细胞接触过程中发生的整个线粒体转移被发现可支持癌症进展。然而,由于复杂的微环境,仅调节线粒体本身的作用是难以阐明的。目前,线粒体移植是一种可用于恢复线粒体疾病中线粒体功能的方法,但在乳腺癌中尚不清楚。在此,研究了通过不同方法进行线粒体移植对乳腺癌的影响。
通过被动摄取或 Pep-1 介导的递送来将大约 10.5μg/ml 的完整线粒体输送到 MCF-7 乳腺癌细胞中。从含有来自健康个体的线粒体 DNA(mtDNA)的同源 143B 骨肉瘤杂种细胞中分离出的新鲜线粒体(Mito)或具有 A8344G 突变的 mtDNA(Mito)与细胞穿透肽 Pep-1(P-Mito)共轭或不共轭,然后进行细胞共培养。在分离之前,用 MitoTracker 染料对线粒体进行染色作为示踪标记。治疗 3 天后,评估细胞活力、增殖、氧化应激、对多柔比星/紫杉醇的药物敏感性以及线粒体功能。
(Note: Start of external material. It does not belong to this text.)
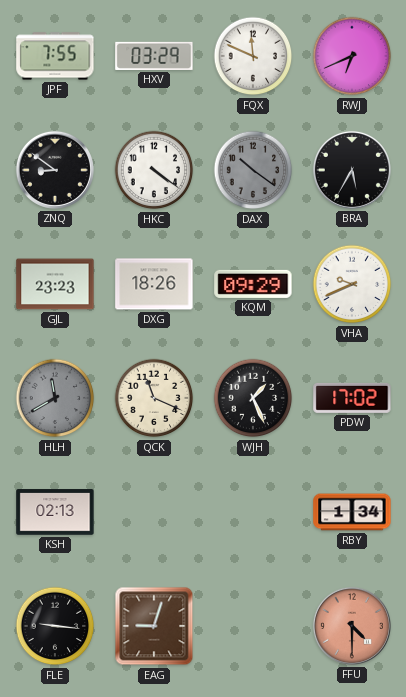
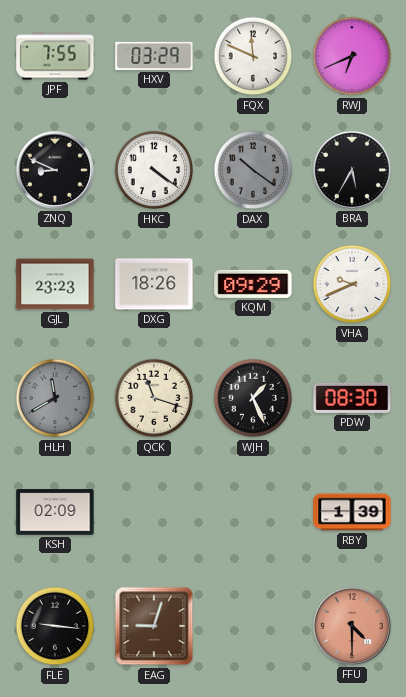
ZNQ: 8:51 -> 8:49
QCK: 11:19 -> 11:18
PDW: 17:02 -> 08:30
KSH: 02:13 -> 02:09
RBY: 1:34 -> 1:39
与 P-Mito 相比,一小部分 Mito 附着在细胞膜上,并且这伴随着 MCF-7 细胞中外来线粒体的荧光信号略有降低。两种转染均通过增加凋亡诱导因子的核易位诱导细胞凋亡;抑制 MCF-7 细胞的生长并降低氧化应激;并增加 MCF-7 和 MDA-MB-231 细胞系对多柔比星和紫杉醇的细胞敏感性。线粒体移植还一致降低了 Drp-1,导致管状线粒体网络增强,但在 Mito 和 P-Mito 组中观察到不同的机制,分别是 Parkin 和线粒体融合蛋白的增加。此外,尽管正常线粒体移植后代谢没有差异,但当用功能失调的线粒体(即 Mito 和 P-Mito)替换线粒体时,代谢会切换到能量和糖酵解表型,因为分别急剧诱导糖酵解和减少线粒体呼吸。因此,移植诱导的生长抑制被消除,并且 Mito 组的细胞生长甚至高于对照组。
本研究通过对线粒体功能的不同调节揭示了乳腺癌中线粒体移植的抗肿瘤潜力。